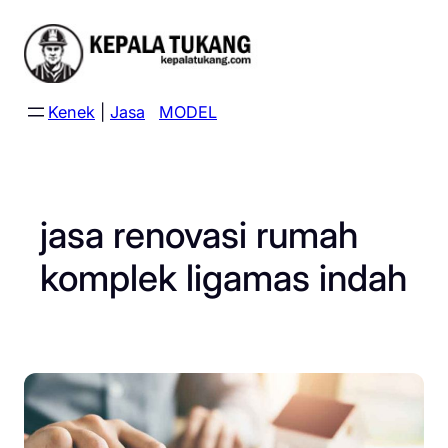
Skip
to
content
Kenek
|
Jasa
MODEL
jasa renovasi rumah
komplek ligamas indah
+ + + + +
▶ What needs to be done
Skip the images and set down the rest of the data unchanged.

▶ Response
Skip
to
content
Kenek
|
Jasa
MODEL
jasa renovasi rumah
komplek ligamas indah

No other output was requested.